‘Active acquirers’ interested in Abengoa plants
Source: By Holly Jessen, Kassidi Andres , Ethanol Producer Magazine • Posted: Thursday, March 3, 2016
“The long and the short of it is there are a variety of the most active acquirers that have already been in and out of the data room and have spent some time thinking about which assets they are interesting in, long before the announcement was made that there would be a sale process,” Mark Fisler, managing director of Ocean Park Advisors, told Ethanol Producer Magazine.
Currently, of Abengoa’s six first generation plants in the U.S, only the plants located in Mt. Vernon, Indiana, and Madison, Illinois, (also known as the Granite City plant) are in operation. These are the same two plants, along with the cellulosic ethanol plant in Hugoton, Kansas, which are not part of the Chapter 11 bankruptcy filing. EPM obtained information about which plants were in operation by checking with economic development and city government officials in the cities Abengoa plants are located in and confirmed it with Chris Standlee, executive vice president of global affairs for Abengoa Bioenergy.
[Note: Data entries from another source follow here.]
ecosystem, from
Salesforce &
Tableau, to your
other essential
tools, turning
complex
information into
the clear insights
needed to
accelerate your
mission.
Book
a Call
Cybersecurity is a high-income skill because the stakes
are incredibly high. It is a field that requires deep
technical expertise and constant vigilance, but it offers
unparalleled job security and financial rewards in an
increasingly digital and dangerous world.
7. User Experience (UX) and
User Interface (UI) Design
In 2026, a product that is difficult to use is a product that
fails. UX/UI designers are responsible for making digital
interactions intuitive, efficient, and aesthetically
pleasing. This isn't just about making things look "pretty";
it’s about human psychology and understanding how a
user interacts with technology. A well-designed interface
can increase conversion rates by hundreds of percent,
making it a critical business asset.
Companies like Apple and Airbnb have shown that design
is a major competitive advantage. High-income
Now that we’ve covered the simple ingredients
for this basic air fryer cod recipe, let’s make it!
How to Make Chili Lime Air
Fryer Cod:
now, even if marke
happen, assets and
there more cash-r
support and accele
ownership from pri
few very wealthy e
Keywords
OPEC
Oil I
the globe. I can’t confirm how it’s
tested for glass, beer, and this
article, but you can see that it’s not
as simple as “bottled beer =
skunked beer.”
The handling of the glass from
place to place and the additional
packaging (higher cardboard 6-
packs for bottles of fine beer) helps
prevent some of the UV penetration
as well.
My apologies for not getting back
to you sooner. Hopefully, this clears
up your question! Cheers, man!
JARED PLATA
The plants in Colwich, Kansas, and Portales, New Mexico, are not in operation and the employees have been laid off. Standlee added that those facilities “have not been continuously operated over the past several years, and were considered more ‘peak’ plants to be run in times of good margins.” On the other hand, the two Nebraska plants, located in York and Ravenna, are not in operation but employees are still reporting to work. “Depending on court approval, we hope to be able to restart the Ravenna and the York plants, and at this time we don’t expect the bankruptcy filings to have any immediate impact on employment,” he added.
When Abengoa management first started getting calls from interested buyers, the company was open to those discussions, Fisler said, speaking to EPM in general terms based on the company’s industry knowledge and relationships with key players. However, in the beginning it was unclear whether there would be one buyer for all its global assets or if there would be separate sale processes in Europe, Brazil and the U.S. In the end, that second option is what is likely to happen.
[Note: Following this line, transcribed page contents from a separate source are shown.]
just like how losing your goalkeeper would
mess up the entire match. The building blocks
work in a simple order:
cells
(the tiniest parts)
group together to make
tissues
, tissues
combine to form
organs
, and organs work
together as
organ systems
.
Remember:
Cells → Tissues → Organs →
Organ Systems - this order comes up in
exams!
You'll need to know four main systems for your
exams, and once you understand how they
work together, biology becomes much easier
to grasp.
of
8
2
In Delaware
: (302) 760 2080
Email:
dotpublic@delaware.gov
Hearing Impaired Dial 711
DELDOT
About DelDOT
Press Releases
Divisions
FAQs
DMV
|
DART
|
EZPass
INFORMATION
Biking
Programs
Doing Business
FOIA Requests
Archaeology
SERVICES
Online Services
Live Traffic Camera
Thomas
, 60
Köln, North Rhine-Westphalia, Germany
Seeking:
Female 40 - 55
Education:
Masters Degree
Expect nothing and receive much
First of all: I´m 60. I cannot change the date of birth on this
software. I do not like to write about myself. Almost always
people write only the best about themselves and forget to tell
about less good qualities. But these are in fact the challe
“That’s not ruling out the notion that a single buyer could come to the table, but I think it’s recognition that it is more likely that, not only will the sales be done on a country by country basis (I think in the case of Europe it would be the entire region) but as well, I think they’re open to, I’ll call it a menu approach,” he said, adding that buyers may be interested in one or two facilities. “So I think they’re recognizing that optionality may, in the end, yield a better result and better recovery of value for Abengoa.”
Fisler added that, in the U.S., the plants that are most likely to be sold quickly are the larger and newer facilities, in Madison, Mt. Vernon and Ravenna. “I think after that when you are looking at York, Colwich and New Mexico in that order,” he said. “I think Colwich and New Mexico being smaller scale more on the fringe of the Corn Belt would be tougher assets. But it’s not to say that there might not be an interested party for those two as well.”
Fisler also alluded to which companies may be interested in purchasing U.S. Abengoa plants “You can look at the geography of existing players and that will tell you the likely candidates for the acquisition of some of these assets,” he said.